Early Spanish settlers saw Florida as 'a business opportunity'

Lilly Rockwell | 5/1/2013

The Descendants

An estimated 500 to 1,000 descendants of Solana and Sanchez -- called "Floridanos," "old Floridians" -- live in Florida. Many still live close to St. Augustine. Many even live -- coincidentally -- on the same land where their ancestors raised cattle. Many consider themselves the only true links to the original Spanish settlers because Sanchez and Solana were the only two Spaniards who stayed throughout the British period. A Los Floridanos Society, composed of Solana and Sanchez descendants, seeks to preserve the families' heritage. Here are some of their stories.

EARL SANCHEZ

Ancestor Born
Francisco Xavier Sanchez 1736
Francisco Xavier Roman
Manuel Sanchez
1792
George Washington Sanchez 1819
James Arthur Sanchez 1878
Orlando Cyatt Sanchez 1899
Earl Clyde Sanchez 1928
Earl Clyde Sanchez II 1956

Earl Sanchez, a semi-retired 56-year-old who lives in Plant City and worked at the Home Shopping Network after a 20-year career as a maintenance manager at an orange juice processing plant, says his family knew they belonged to an old Spanish family. "But that's all they knew," he says.

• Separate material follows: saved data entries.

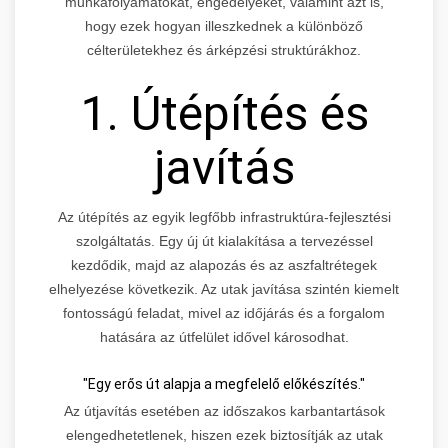
munkafolyamatokat, engedélyeket, valamint azt is,
hogy ezek hogyan illeszkednek a különböző
célterületekhez és árképzési struktúrákhoz.
1. Útépítés és
javítás
Az útépítés az egyik legfőbb infrastruktúra-fejlesztési
szolgáltatás. Egy új út kialakítása a tervezéssel
kezdődik, majd az alapozás és az aszfaltrétegek
elhelyezése következik. Az utak javítása szintén kiemelt
fontosságú feladat, mivel az időjárás és a forgalom
hatására az útfelület idővel károsodhat.
"Egy erős út alapja a megfelelő előkészítés."
Az útjavítás esetében az időszakos karbantartások
elengedhetetlenek, hiszen ezek biztosítják az utak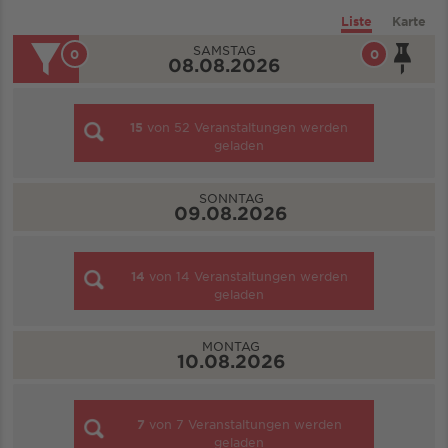
Liste
Karte
SAMSTAG
0
0
08.08.2026
15
von
52
Veranstaltungen werden
geladen
SONNTAG
09.08.2026
14
von
14
Veranstaltungen werden
geladen
MONTAG
10.08.2026
7
von
7
Veranstaltungen werden
geladen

Sanchez didn't learn about his roots until 1988, when he started doing his own research. "It becomes a lifelong quest for further knowledge," he says.

At the Los Floridanos extended family reunions, he says you can see a family resemblance. With green eyes and a medium complexion, Earl Sanchez doesn't look like someone with Spanish roots. The Sanchez family has large foreheads, a beefy build, sloping shoulders and receding hairlines, he says.

FRANK CELLON

Ancestor Born
Francisco Xavier Sanchez 1736
Francisco Xavier Roman
Manuel Sanchez
1792
Rafaela Sophia Maria Sanchez 1822
Mary Elizabeth Wilson 1844
Mary Murray Scarborough 1863
Scarboroguh DeCosta Cellon 1882
Ralph Wilson Cellon 1910
Ralph W. Cellon Jr. 1934
Frank Cellon 1961

A 52-year-old retired interior designer, Cellon lives in Melrose, east of Gainesville. Cellon's family was in the cattle business and by sheer coincidence worked on land that was once owned by an ancestor in 1820. "It was meant to be," Cellon says in a Southern drawl. He knows the family history intimately. "Growing up, I was very interested in family history," he says, "and then I started digging up stuff about the family and learned, my God, we've been here a long time."

Cellon conducted interviews with cousins and older relatives and studied copies of documents stored at the St. Augustine Historical Society. "I've been doing this for 40 years," he says, long before the internet made genealogical research easier. Cellon even has a few family artifacts, including a gold-edged Sanchez family locket that dates back to Francisco Xavier Sanchez, and a lock of braided hair.